Genevieve schüttelte den Kopf. »Aber der Earl of Seakirk muss doch Tausende von Nachfahren haben ...«

»Bedauerlicherweise sind sie alle bereits verschieden oder aus anderen Gründen nicht in der Lage, die Erbschaft anzutreten.«

»Aus anderen Gründen?«

Nach längerem Schweigen erwiderte Mr McShane: »In dieser Familie scheint der Wahnsinn zu grassieren, Miss Buchanan.«

Obwohl Genevieve es sich nach dieser letzten Information lieber gründlich überlegen wollte, ob sie überhaupt etwas mit ihren Vorfahren zu tun haben wollte, war sie ernsthaft versucht, es doch noch einmal zu überdenken. Leider hatte das wirkliche Leben an diesem Nachmittag jedoch andere Pläne mit ihr, denn sie hatte den Campbells zugesagt, ihr Anwesen in Carmel in Augenschein zu nehmen. Sie klemmte den Hörer zwischen Schulter und Ohr, während sie sich an einem wirren Stapel von Unterlagen zu schaffen machte.
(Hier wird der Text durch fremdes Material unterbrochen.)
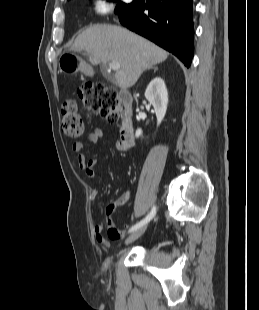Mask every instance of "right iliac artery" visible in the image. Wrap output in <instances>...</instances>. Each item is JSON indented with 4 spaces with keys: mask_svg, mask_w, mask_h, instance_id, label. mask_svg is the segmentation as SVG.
<instances>
[{
    "mask_svg": "<svg viewBox=\"0 0 259 310\" xmlns=\"http://www.w3.org/2000/svg\"><path fill=\"white\" fill-rule=\"evenodd\" d=\"M156 214V208L153 207L152 210L150 211V213L140 222H138L136 225H134L129 232L135 231L138 228L144 226L146 223H148Z\"/></svg>",
    "mask_w": 259,
    "mask_h": 310,
    "instance_id": "right-iliac-artery-1",
    "label": "right iliac artery"
}]
</instances>
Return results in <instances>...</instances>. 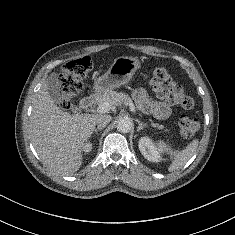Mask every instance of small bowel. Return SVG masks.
<instances>
[{
	"label": "small bowel",
	"instance_id": "small-bowel-1",
	"mask_svg": "<svg viewBox=\"0 0 235 235\" xmlns=\"http://www.w3.org/2000/svg\"><path fill=\"white\" fill-rule=\"evenodd\" d=\"M133 97L141 110L158 119H166L172 114V108L168 104L152 100L143 88L136 89Z\"/></svg>",
	"mask_w": 235,
	"mask_h": 235
}]
</instances>
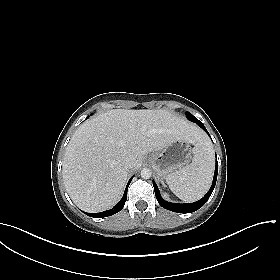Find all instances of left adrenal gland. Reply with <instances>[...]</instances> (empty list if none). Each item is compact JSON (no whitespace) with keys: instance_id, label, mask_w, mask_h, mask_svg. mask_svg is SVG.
<instances>
[{"instance_id":"a2214340","label":"left adrenal gland","mask_w":280,"mask_h":280,"mask_svg":"<svg viewBox=\"0 0 280 280\" xmlns=\"http://www.w3.org/2000/svg\"><path fill=\"white\" fill-rule=\"evenodd\" d=\"M161 183H162V185H163V186H165V183H164V181H163V180H161Z\"/></svg>"}]
</instances>
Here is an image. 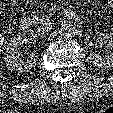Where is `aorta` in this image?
<instances>
[{"label": "aorta", "mask_w": 113, "mask_h": 113, "mask_svg": "<svg viewBox=\"0 0 113 113\" xmlns=\"http://www.w3.org/2000/svg\"><path fill=\"white\" fill-rule=\"evenodd\" d=\"M76 33V26L69 22H64L61 24L59 29V35L63 39H70Z\"/></svg>", "instance_id": "obj_1"}]
</instances>
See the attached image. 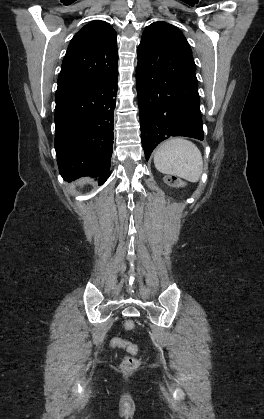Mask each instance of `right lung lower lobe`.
<instances>
[{"instance_id": "obj_1", "label": "right lung lower lobe", "mask_w": 264, "mask_h": 419, "mask_svg": "<svg viewBox=\"0 0 264 419\" xmlns=\"http://www.w3.org/2000/svg\"><path fill=\"white\" fill-rule=\"evenodd\" d=\"M118 72L99 83L56 93L55 149L59 171L70 182L110 176Z\"/></svg>"}]
</instances>
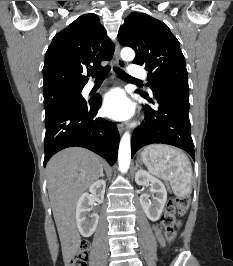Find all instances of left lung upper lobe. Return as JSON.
I'll return each mask as SVG.
<instances>
[{
	"instance_id": "left-lung-upper-lobe-1",
	"label": "left lung upper lobe",
	"mask_w": 233,
	"mask_h": 266,
	"mask_svg": "<svg viewBox=\"0 0 233 266\" xmlns=\"http://www.w3.org/2000/svg\"><path fill=\"white\" fill-rule=\"evenodd\" d=\"M123 46L136 52L134 64L145 65L152 90L173 82H186L185 58L168 26L145 13L133 12L118 33ZM146 94V93H145Z\"/></svg>"
}]
</instances>
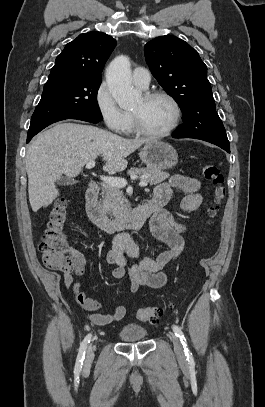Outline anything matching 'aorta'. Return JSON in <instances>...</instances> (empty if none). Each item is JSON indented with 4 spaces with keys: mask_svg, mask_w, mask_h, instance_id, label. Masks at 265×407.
Instances as JSON below:
<instances>
[{
    "mask_svg": "<svg viewBox=\"0 0 265 407\" xmlns=\"http://www.w3.org/2000/svg\"><path fill=\"white\" fill-rule=\"evenodd\" d=\"M106 81L112 97L121 108L134 106L141 93L133 89L130 60L127 56H117L106 69Z\"/></svg>",
    "mask_w": 265,
    "mask_h": 407,
    "instance_id": "1",
    "label": "aorta"
}]
</instances>
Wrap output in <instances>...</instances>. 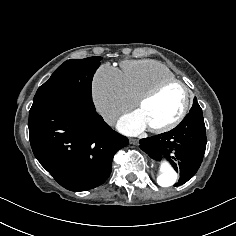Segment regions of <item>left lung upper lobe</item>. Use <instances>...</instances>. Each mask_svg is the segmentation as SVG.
I'll use <instances>...</instances> for the list:
<instances>
[{
  "mask_svg": "<svg viewBox=\"0 0 236 236\" xmlns=\"http://www.w3.org/2000/svg\"><path fill=\"white\" fill-rule=\"evenodd\" d=\"M193 112H202V109H201V107L199 106V104H198L196 98H194L193 106H192V108L190 109V112H189V113H193Z\"/></svg>",
  "mask_w": 236,
  "mask_h": 236,
  "instance_id": "1",
  "label": "left lung upper lobe"
}]
</instances>
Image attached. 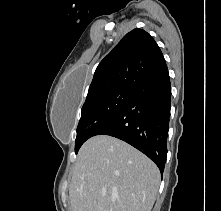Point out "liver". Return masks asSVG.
I'll return each mask as SVG.
<instances>
[{
    "instance_id": "obj_1",
    "label": "liver",
    "mask_w": 221,
    "mask_h": 211,
    "mask_svg": "<svg viewBox=\"0 0 221 211\" xmlns=\"http://www.w3.org/2000/svg\"><path fill=\"white\" fill-rule=\"evenodd\" d=\"M160 171L117 138L99 135L79 150L69 188L72 211H151Z\"/></svg>"
}]
</instances>
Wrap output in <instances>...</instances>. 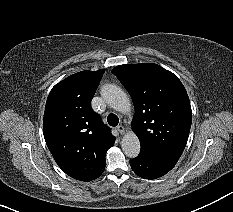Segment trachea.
<instances>
[{
    "mask_svg": "<svg viewBox=\"0 0 233 212\" xmlns=\"http://www.w3.org/2000/svg\"><path fill=\"white\" fill-rule=\"evenodd\" d=\"M107 122L110 126H117L119 123V118L115 114H109L107 117Z\"/></svg>",
    "mask_w": 233,
    "mask_h": 212,
    "instance_id": "obj_1",
    "label": "trachea"
}]
</instances>
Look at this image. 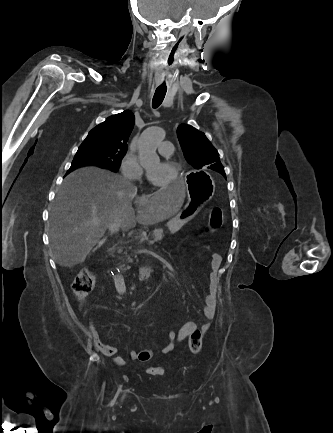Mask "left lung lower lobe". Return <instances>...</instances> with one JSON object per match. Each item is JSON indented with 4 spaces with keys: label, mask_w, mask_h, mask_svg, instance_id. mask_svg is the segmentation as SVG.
<instances>
[{
    "label": "left lung lower lobe",
    "mask_w": 333,
    "mask_h": 433,
    "mask_svg": "<svg viewBox=\"0 0 333 433\" xmlns=\"http://www.w3.org/2000/svg\"><path fill=\"white\" fill-rule=\"evenodd\" d=\"M210 169H212V170H215V171H217L215 168H217L216 166H212V167H209ZM218 172V171H217ZM221 174L225 177V173H224V171H222L221 170ZM220 173V172H219Z\"/></svg>",
    "instance_id": "left-lung-lower-lobe-1"
}]
</instances>
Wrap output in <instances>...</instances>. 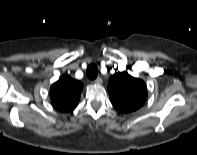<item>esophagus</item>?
Segmentation results:
<instances>
[{
  "mask_svg": "<svg viewBox=\"0 0 197 155\" xmlns=\"http://www.w3.org/2000/svg\"><path fill=\"white\" fill-rule=\"evenodd\" d=\"M94 82H95L96 84H98V85H101L102 82H103V80H102L101 77H97V78L94 80Z\"/></svg>",
  "mask_w": 197,
  "mask_h": 155,
  "instance_id": "esophagus-1",
  "label": "esophagus"
}]
</instances>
»Tut mir leid, Mr McShane«, teilte sie ihm mit, »aber heute Nachmittag ist es nicht möglich. Haben Sie nicht irgendwelche Dokumente, die Sie mir schicken können, damit ich sie mir ansehen kann?«

»Bedauerlicherweise erhielt ich die ausdrückliche Anweisung, nur mit Ihnen persönlich zu sprechen. Vielleicht noch in dieser Woche?«

Der Mann war hartnäckig, das musste man ihm lassen. Und Genevieve war trotz ihrer Vorbehalte neugierig geworden. Der Gedanke, von einem blaublütigen Vorfahren irgendwelchen Krimskrams zu erben, ließ ihr Gehirn auf Hochtouren arbeiten. Was mochte es sein? Und welche Geschichte steckte dahinter? Wenn es nun ein antiker Schatz war?

»Vielleicht ein gemeinsames Dinner?«, schlug Mr McShane vor.

»Dinner wäre gut«, hörte sie sich antworten. Ja, bis zu einem späten Dinner konnte sie zurück sein. Sie gab Mr McShane den Namen und die Adresse eines Restaurants in der Innenstadt und legte auf.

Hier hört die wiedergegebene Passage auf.